**SOURCE MATERIAL**.
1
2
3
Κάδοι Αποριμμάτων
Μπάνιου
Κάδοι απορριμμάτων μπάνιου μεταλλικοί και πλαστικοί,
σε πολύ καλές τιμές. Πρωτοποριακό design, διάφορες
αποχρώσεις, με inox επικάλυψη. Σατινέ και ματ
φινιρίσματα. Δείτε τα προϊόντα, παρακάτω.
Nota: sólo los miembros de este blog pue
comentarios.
---
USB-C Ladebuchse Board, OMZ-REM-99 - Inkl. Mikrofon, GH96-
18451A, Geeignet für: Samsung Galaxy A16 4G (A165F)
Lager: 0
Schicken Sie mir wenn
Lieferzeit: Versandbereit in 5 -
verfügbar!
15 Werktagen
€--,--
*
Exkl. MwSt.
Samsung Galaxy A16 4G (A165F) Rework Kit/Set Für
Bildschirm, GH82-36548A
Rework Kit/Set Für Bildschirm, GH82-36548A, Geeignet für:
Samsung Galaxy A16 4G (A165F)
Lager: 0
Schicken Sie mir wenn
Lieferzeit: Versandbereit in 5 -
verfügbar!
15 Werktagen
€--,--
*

**PROBLEM**. Write out exactly the lines that fall from the line with "αποχρώσεις, με inox επικάλυψη. Σατινέ και ματ" to the line with "comentarios." in the records above, keeping both ends.

**ANSWER SECTION**.
αποχρώσεις, με inox επικάλυψη. Σατινέ και ματ
φινιρίσματα. Δείτε τα προϊόντα, παρακάτω.
Nota: sólo los miembros de este blog pue
comentarios.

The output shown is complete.